Но… об этом не сметь думать!
Рада, что ко мне подходит жена наркома легкой промышленности И. Е. Любимова – она неодобрительно смотрит на мои лапти:
– Что же вы не могли сообразить, что и вас возьмут? Нет, я, как только Исидора Евстигнеевича взяли, купила валенки, полушубок, ушанку, сложила все в чемодан и стала ждать… Куда я без него? Всю жизнь вместе. От села, где он учительствовал, до народного комиссара.

А «они», как для издевки, за мной только через две недели пришли.
Я оправдывалась:
– Еще утром в день моего ареста муж был на свободе. Как могла такое предвидеть?!

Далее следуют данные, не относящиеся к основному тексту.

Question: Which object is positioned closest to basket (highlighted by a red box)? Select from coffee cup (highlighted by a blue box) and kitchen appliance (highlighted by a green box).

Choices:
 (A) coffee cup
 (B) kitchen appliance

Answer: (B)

Лучше не буду ни с кем разговаривать, вспомню что-нибудь из давнишнего…
В прошлом году в рекламных листках в Париже прочитала: «Пущены поезда-сюрпризы. Удивительные приключения. Приятная неизвестность. Вы знаете, когда уедете и когда вернетесь. Все остальное предоставьте нашей необузданной изобретательности…»
Дурацкая ассоциация. Но неизвестность, как и там. Пожилая женщина в летней жакетке и зимней шапке пристально смотрит, хочет что-то сказать. Подхожу к ней.
– Я жила на пятом этаже в вашем подъезде. Вы меня, наверное, и не замечали, а мои дети дружили с вашими. Арестовали меня несколько часов назад. Иду на этап без всяких допросов… Надела, что под руку попало… Самое главное: когда вели по нашей лестнице, видела, как на подоконнике между этажами сидела ваша Ксаночка, прижав к себе больного котенка. Поздоровалась со мной печально так и сказала: «Животные добрее людей».

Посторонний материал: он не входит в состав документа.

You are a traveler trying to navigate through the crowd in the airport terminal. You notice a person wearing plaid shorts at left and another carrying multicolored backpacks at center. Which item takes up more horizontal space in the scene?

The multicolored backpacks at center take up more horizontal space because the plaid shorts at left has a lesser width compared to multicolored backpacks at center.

Я молча пожала руку этой женщины.
В наш «сюрпризный» поезд вносят бак с супом из воды и рыбьих костей. Он называется «кандёр». Кандёр… странное название.
Что это? В нашем «курятнике» звучит низкий мужской голос
– Выбирайте старосту. Принимайте хлеб, миски… Начинаем организовываться. Старостой будет Людмила Шапошникова.

Совсем недавно она была первой женщиной нашей Родины – членом Президиума ВЦИК. Вместе с Жемчужиной [26]  ездила в Америку.
«Последняя любовь Сергея Мироновича Кирова, – шепчет мне синеглазая Инна и добавляет:– Только совсем непонятно, как это она сюда попала?!»
– А как я, как ты – понятно? Сейчас главное – ничего не пытаться понимать. Уцепиться за жизнь, хоть как-то уцепиться. Соня Прокофьева дрожащими руками пересчитывает миски. Людмила делит места на нарах. Я и Фаина Цылько взяли веники, подметаем, вернее, пылим.